Direct linear transformation

Direct linear transformation, or DLT is an algorithm which solves a set of variables from a set of similarity relations:

${\displaystyle \mathbf {x} _{k}\sim \mathbf {A} \,\mathbf {y} _{k}}$   for ${\displaystyle \,k=1,\ldots ,N}$.

where ${\displaystyle \mathbf {x} _{k}}$ and ${\displaystyle \mathbf {y} _{k}}$ are known vectors, ${\displaystyle \,\sim }$ denotes equality up to an unkown scalar multiplication, and ${\displaystyle \mathbf {A} }$ is a matrix (or linear transformation) which contains the unknowns to be solved.

This type of relation appear frequently in projective geometry. Practical examples are the relation between 3D points in a scene and their projection onto the image plane of a pinhole camera and homographies.

An ordinary linear equation

${\displaystyle \mathbf {x} _{k}=\mathbf {A} \,\mathbf {y} _{k}}$   for ${\displaystyle \,k=1,\ldots ,N}$.

can be solved, for example, by rewriting it as a matrix equation ${\displaystyle \mathbf {X} =\mathbf {A} \,\mathbf {Y} }$ where matrices ${\displaystyle mathbf{X}}$ and ${\displaystyle mathbf{Y}}$ contain the vectors ${\displaystyle \mathbf {x} _{k}}$ and ${\displaystyle \mathbf {y} _{k}}$ in their respective columns. Given that there exists a unique solution, it is given by

${\displaystyle \mathbf {A} =\mathbf {X} \,\mathbf {Y} ^{T}\,(\mathbf {Y} \,\mathbf {Y} ^{T})^{-1}}$

Solutions can also be described in the case that the equations are over or under determined.
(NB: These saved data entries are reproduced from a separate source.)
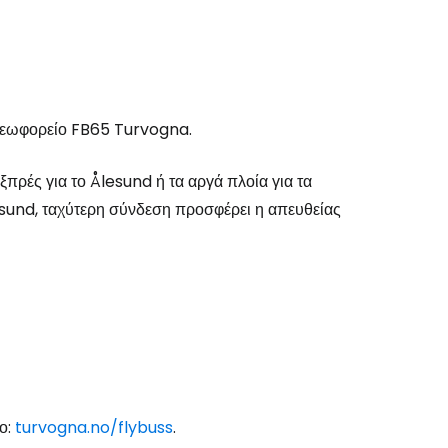
 λεωφορείο FB65 Turvogna.
πρές για το Ålesund ή τα αργά πλοία για τα
esund, ταχύτερη σύνδεση προσφέρει η απευθείας
πο:
turvogna.no/flybuss
.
What makes the direct linear transformation problem distinct from the above standard case is the fact that the left and right sides of the defining equation can differ by an unknown multiplicative factor. As a consequence, ${\displaystyle \mathbf {A} }$ cannot be computed as in the standard case. Instead, the similarity relations are rewritten as proper linear homogeneous equations which then can be solved by standard method. The combination of rewriting the similarity equations as homogeneous equations and solving them by standard methods is referred to as a direct linear transformation algorithm or DLT algorithm.